Access to NESFA's Network and Computer resources.

Much of the information needed to access these resources is not secret (e.g., contact information for the provider, account names, etc.) and shall be published on the Current Services page of the Computer Committee section of NESFA's web site so that it can easily be found by any member. The people currently responsible for each resource shall also be listed there.

For each resource, the persons authorized to know the password or other access control information are those designated as responsible for managing and maintaining that resource plus the members of the Computer and Web Committees and any other individuals who are expected to deal with emergency situations.

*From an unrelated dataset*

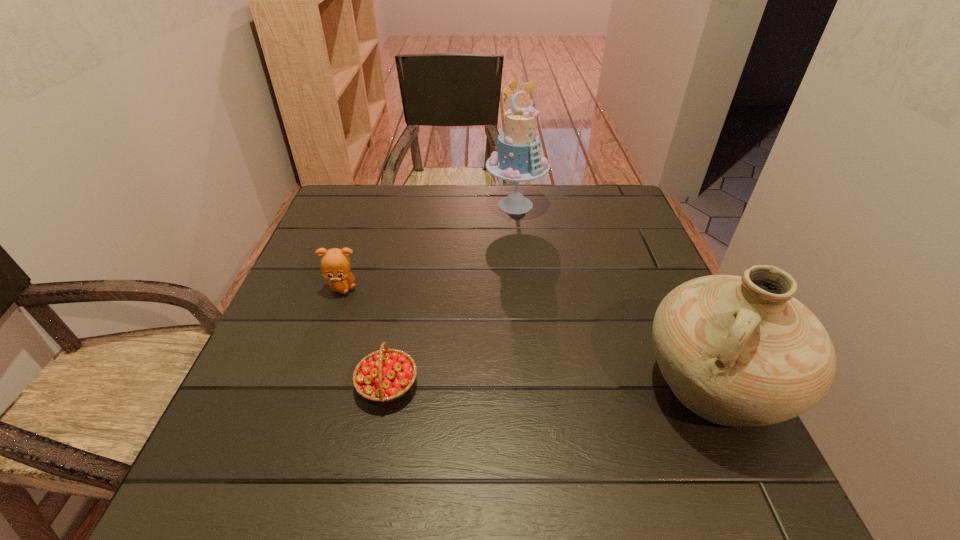 Find the location of a particular element. blank region between the farthest object and the rightmost object is located at coordinates (614, 295).

This screenshot has height=540, width=960. Identify the location of free space between the shortest object and the teddy bear. (366, 336).

Locate an element on the screen. empty space between the second object from left to right and the leftmost object is located at coordinates (x=366, y=336).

To enable dealing with emergency situations when none of the responsible people are available, the secret information for each resource shall be written down, sealed in an envelope identifying it as emergency access-control information and marked with the name of the resource to which it applies and the date on which it was sealed; this envelope shall be placed in the Computer Committee safe. That safe can be opened by any member of the E-Board or of the Computer or Web Committees; if necessary the combination can be obtained from those people by telephone.

Whenever such an envelope is opened, the person opening it should as soon as possible both notify one of the people responsible for that resource and post to the geeks mailing list the fact that it has been opened and a brief report on what problem occured and what was done to solve it. The secret information should be resealed and returned to the safe so it remains available in case of a further emergency.

Passwords (or other access-control secrets) for most resources should be changed periodically and whenever they have been revealed to a person not ordinarily authorized to know them or are thought to have been compromised. When this is done a new emergency-access envelope is prepared and placed in the safe and the old one is destroyed. The new information must be communicated in a timely and secure manner to the persons authorized to know it.